Basın Ahlak İlkelerine uymaya söz vermiştir. Sitede yayınlanan yazılar ve yorumlardan yazarları sorumludur.
TAHLİYEMİ TALEP
EDİYORUM
Hayatım boyunca her koşulda barış ve kardeşliği savunmaya devam
edeceğim. Ahmet Özer
TUTUKLAMA KARARININ
KALDIRILMASINI VE TAHLİYEMİ TALEP EDİYORUM
Açıkladığım
sebeplerden hukuka aykırı bu tutuklama kararının kaldırılmasını ve tahliyemi
talep ediyorum” ifadeleri yer aldı.
Esenyurt Belediye Başkanı Ahmet Özer 27
Kasım’da tutukluluk incelemesi yapan İstanbul 3. Sulh Ceza Hâkimliği’ne
cezaevinden SEGBİS’le bağlanarak savunma yaptı. Tamamı tutanaklara geçirilmeyen
savunmasında Özer, haksız ve dayanaksız şekilde tutuklu bulunduğuna değinerek
şunları söyledi:
“Huzurunuzda, oldukça haksız ve dayanaksız
şekilde, güya bir terör örgütüne üye olma isnadı dolayısıyla tutuklu olarak
bulunmaktayım.
Hayatım boyunca hiçbir terör örgütüne üye
olmadım, fikir ve yöntemlerini asla benimsemedim, barış ve insan haklarından
yana biri olarak, terör dâhil her türlü şiddetin, fikren her zaman karşısında
oldum.
Bugün de bu fikirlerimden vazgeçmiş
değilim, hayatım boyunca da her koşulda barış ve kardeşliği savunmaya devam
edeceğim.
DELİL OLARAK İLERİ
SÜRÜLEN HUSUSLARIN ELLE TUTULUR YANI YOK
Hakkımda delil olarak
ileri sürülen hususların elle tutulur yanı olmadığını görebileceğiniz
düşüncesindeyim.
Tüm bu hususlara rağmen, sabaha karşı daha
güneş bile doğmadan, evime, sanki eli silahlı bir teröristmişim gibi baskın
yapılmasını, apar topar adliyeye getirilmeyi ve tamamen soyut, dayanaksız ve
mantıksız isnatlarla tutuklu bulunmayı içime sindiremiyorum.
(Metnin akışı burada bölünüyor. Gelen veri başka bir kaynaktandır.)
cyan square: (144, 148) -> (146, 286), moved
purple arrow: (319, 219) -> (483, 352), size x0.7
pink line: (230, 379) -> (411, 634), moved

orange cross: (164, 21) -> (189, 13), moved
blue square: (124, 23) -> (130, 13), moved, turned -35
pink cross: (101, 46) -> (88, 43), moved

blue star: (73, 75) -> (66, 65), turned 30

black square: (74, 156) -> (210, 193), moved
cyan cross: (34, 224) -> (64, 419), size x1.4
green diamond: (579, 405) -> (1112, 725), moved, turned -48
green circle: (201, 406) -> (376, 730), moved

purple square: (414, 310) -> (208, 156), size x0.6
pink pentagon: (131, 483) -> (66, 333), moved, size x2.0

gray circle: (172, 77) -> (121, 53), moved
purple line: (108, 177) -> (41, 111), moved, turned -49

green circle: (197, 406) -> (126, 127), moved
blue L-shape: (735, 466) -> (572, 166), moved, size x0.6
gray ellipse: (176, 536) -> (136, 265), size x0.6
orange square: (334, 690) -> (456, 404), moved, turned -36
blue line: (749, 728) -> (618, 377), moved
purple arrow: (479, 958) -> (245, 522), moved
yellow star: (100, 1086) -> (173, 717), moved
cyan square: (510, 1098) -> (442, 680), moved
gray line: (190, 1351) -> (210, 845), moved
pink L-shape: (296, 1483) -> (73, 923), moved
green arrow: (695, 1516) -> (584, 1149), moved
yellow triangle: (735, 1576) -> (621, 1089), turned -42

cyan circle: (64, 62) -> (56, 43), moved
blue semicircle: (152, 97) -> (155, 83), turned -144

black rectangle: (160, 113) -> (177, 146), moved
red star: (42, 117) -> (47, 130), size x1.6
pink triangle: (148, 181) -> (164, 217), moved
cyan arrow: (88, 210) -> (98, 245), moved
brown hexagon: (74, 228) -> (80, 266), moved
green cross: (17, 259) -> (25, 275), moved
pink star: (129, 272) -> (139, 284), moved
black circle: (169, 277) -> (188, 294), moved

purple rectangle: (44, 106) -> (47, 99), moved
Hakkımda ileri sürülen bu isnatları bir kez
dahi gözden geçirmeniz durumunda, sizin de asla içinize sinmeyeceğine,
müdafilerimin sunduğu dilekçeyi ve eklerini incelediğinizde suçsuz olduğuma
kanaat getireceğinize, hakkımda tamamen afaki ve zorlama yorumlarla suçlamada
bulunulduğu sonucuna kolaylıkla varacağınıza da inanıyorum.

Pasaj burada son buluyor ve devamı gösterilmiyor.